Start of Records for processing

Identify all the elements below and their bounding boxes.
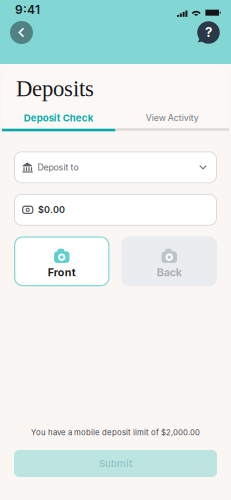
staticText: Deposit Check — [24, 112, 94, 124]
staticText: Back — [157, 266, 182, 279]
staticText: Submit — [99, 458, 132, 469]
staticText: Deposits — [16, 76, 94, 101]
staticText: Deposit to — [38, 162, 78, 173]
staticText: Front — [48, 266, 76, 279]
staticText: 9:41 — [15, 2, 40, 17]
button[interactable]: Back — [8, 19, 35, 46]
button[interactable]: Deposit to — [14, 151, 217, 183]
button[interactable]: Back — [122, 236, 217, 286]
staticText: ? — [205, 24, 212, 40]
staticText: You have a mobile deposit limit of $2,00… — [31, 428, 200, 437]
button[interactable]: View Activity — [116, 113, 229, 131]
staticText: View Activity — [146, 113, 199, 123]
button[interactable]: Front — [14, 236, 110, 286]
button[interactable]: Deposit Check — [2, 112, 116, 131]
button[interactable]: $0.00 — [14, 194, 217, 226]
button[interactable]: Help — [195, 19, 222, 46]
button[interactable]: Submit — [14, 450, 217, 477]
staticText: $0.00 — [38, 204, 65, 215]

End of Records for processing

Transcribe all the data word for word; the images stay out.

*Exercise result:*
Identify all the elements below and their bounding boxes.
staticText: Deposit Check — [24, 112, 94, 124]
staticText: Back — [157, 266, 182, 279]
staticText: Submit — [99, 458, 132, 469]
staticText: Deposits — [16, 76, 94, 101]
staticText: Deposit to — [38, 162, 78, 173]
staticText: Front — [48, 266, 76, 279]
staticText: 9:41 — [15, 2, 40, 17]
button[interactable]: Back — [8, 19, 35, 46]
button[interactable]: Deposit to — [14, 151, 217, 183]
button[interactable]: Back — [122, 236, 217, 286]
staticText: ? — [205, 24, 212, 40]
staticText: You have a mobile deposit limit of $2,00… — [31, 428, 200, 437]
button[interactable]: View Activity — [116, 113, 229, 131]
staticText: View Activity — [146, 113, 199, 123]
button[interactable]: Front — [14, 236, 110, 286]
button[interactable]: Deposit Check — [2, 112, 116, 131]
button[interactable]: $0.00 — [14, 194, 217, 226]
button[interactable]: Help — [195, 19, 222, 46]
button[interactable]: Submit — [14, 450, 217, 477]
staticText: $0.00 — [38, 204, 65, 215]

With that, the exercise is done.